Your task >> From the line with "Find the location of a particular element." to the line with "The width and", output every line below exactly, both ends included. Skip the pictures.
[[ Records for processing, beginning ]]
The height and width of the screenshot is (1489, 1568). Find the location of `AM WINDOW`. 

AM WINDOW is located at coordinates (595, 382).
[[ Records for processing, end ]]
[[ Records for processing, beginning ]]
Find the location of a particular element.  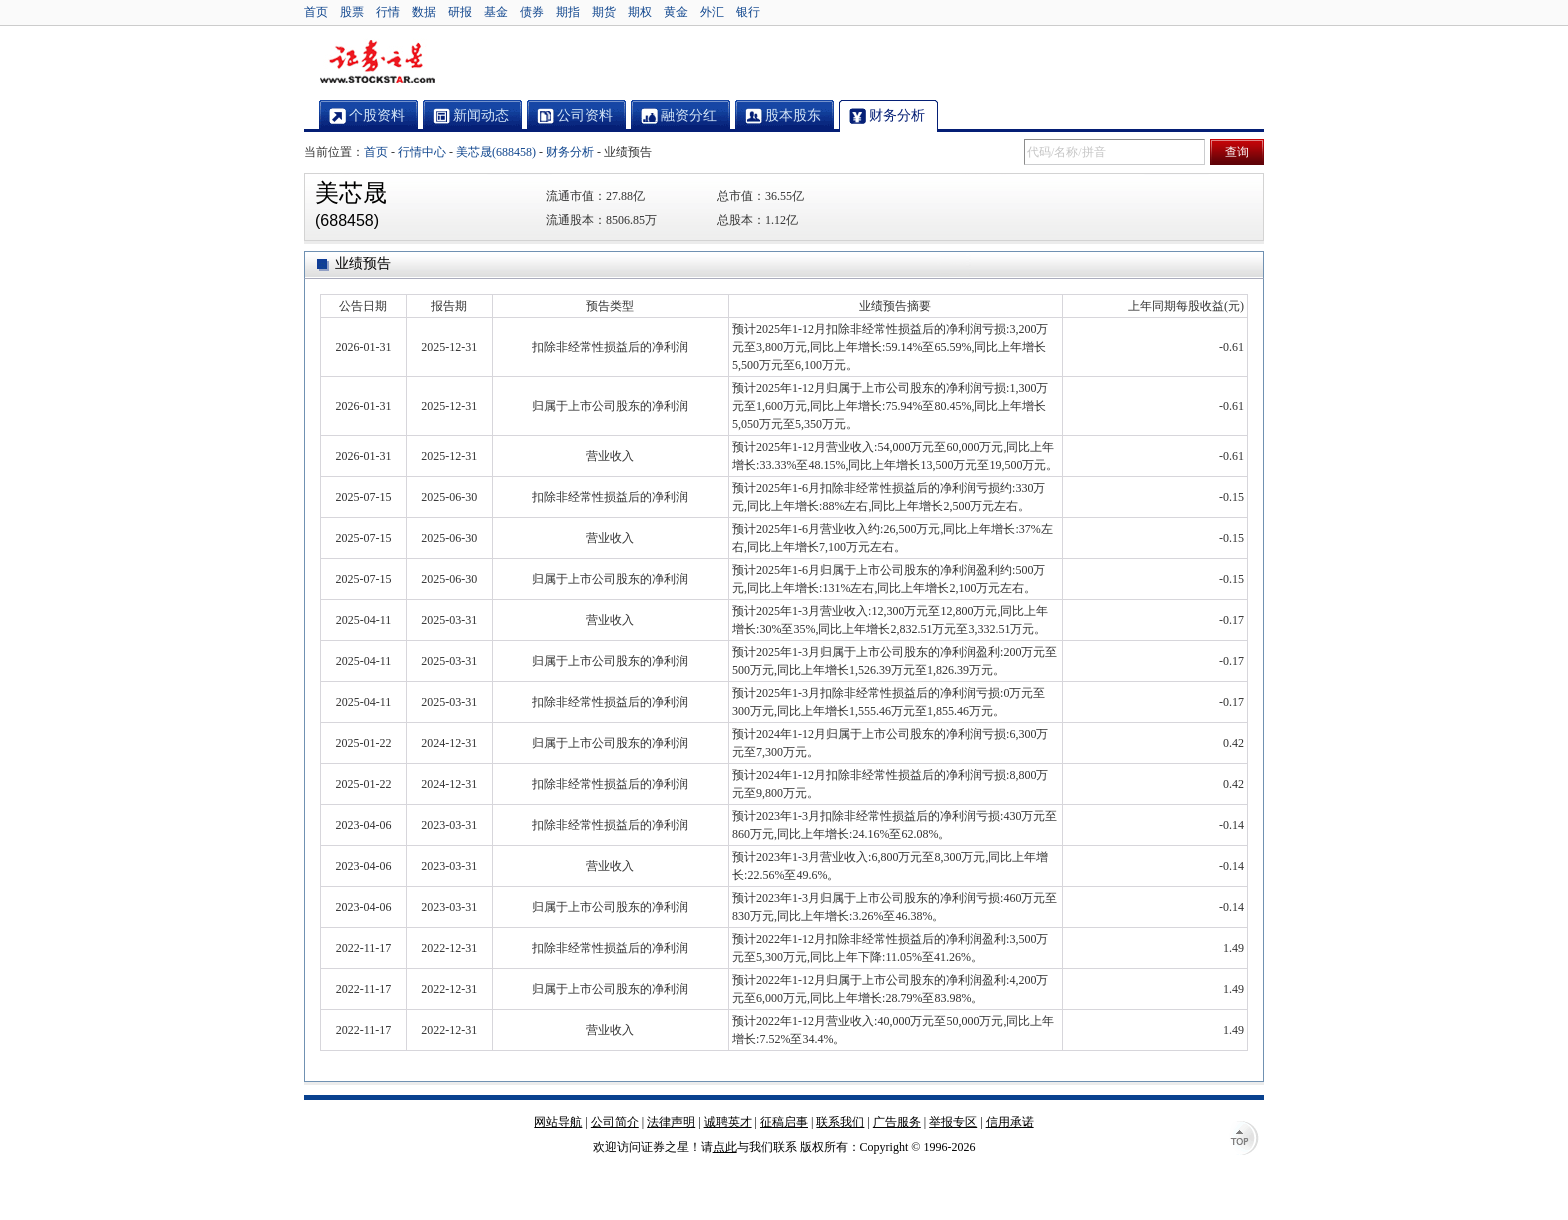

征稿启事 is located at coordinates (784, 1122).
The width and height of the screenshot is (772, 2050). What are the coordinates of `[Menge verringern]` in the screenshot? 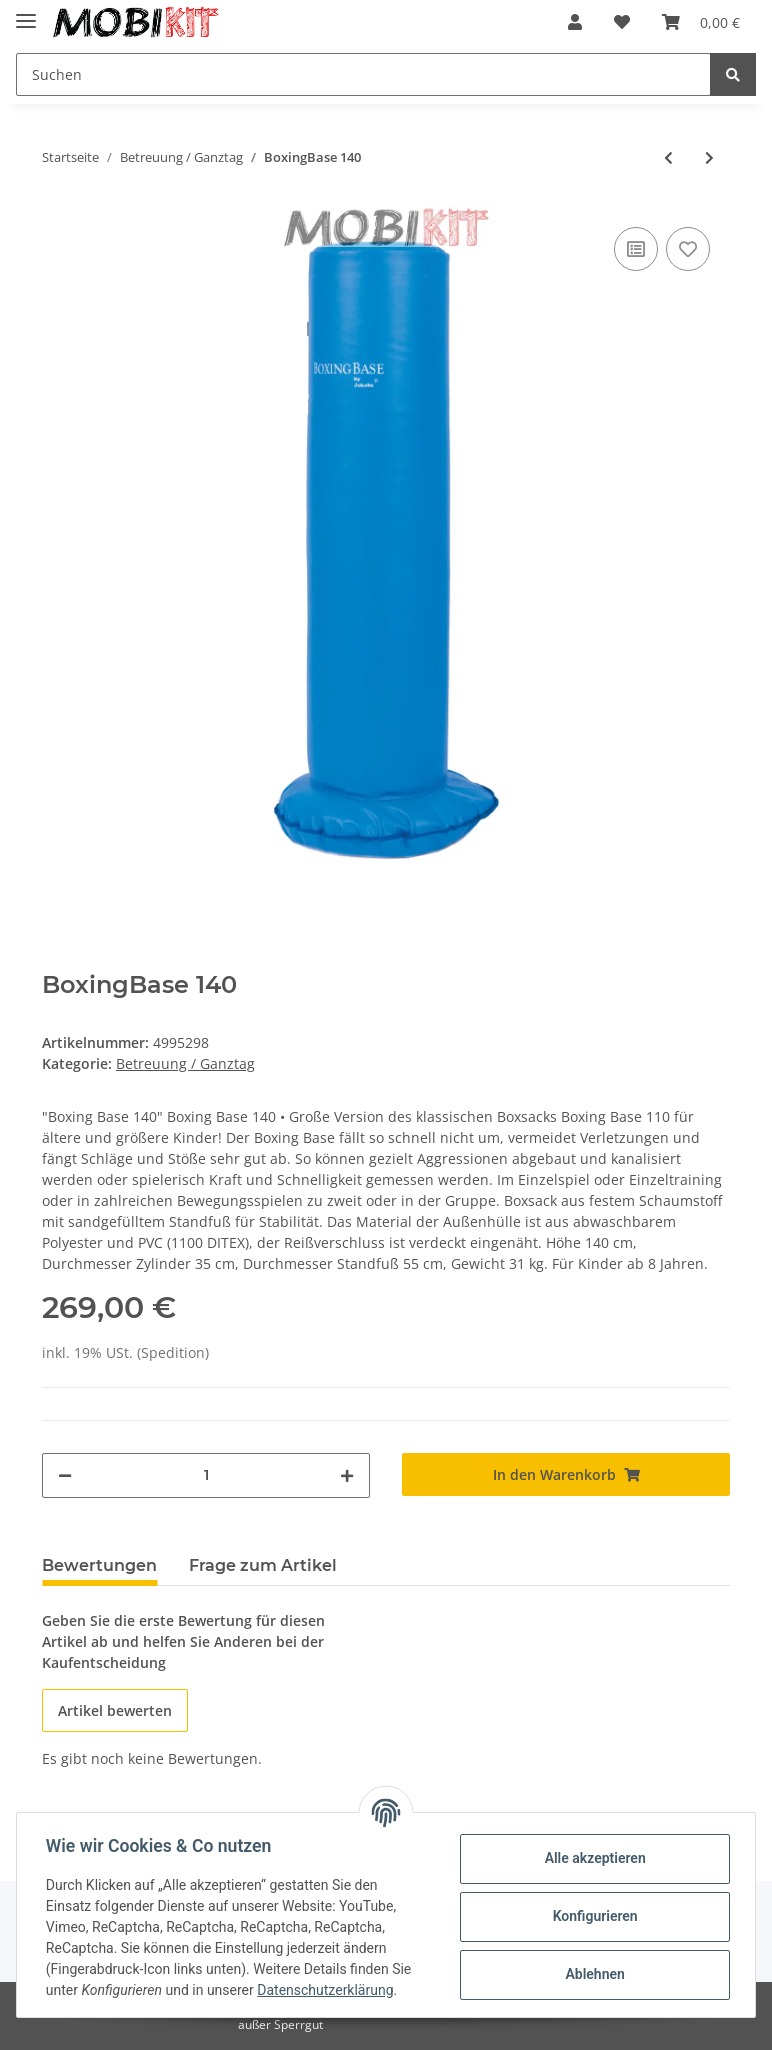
[[ Records for processing, end ]]
Reply >>
Find the location of a particular element.  

征稿启事 is located at coordinates (784, 1122).
The width and height of the screenshot is (772, 2050). What are the coordinates of `[Menge verringern]` in the screenshot? 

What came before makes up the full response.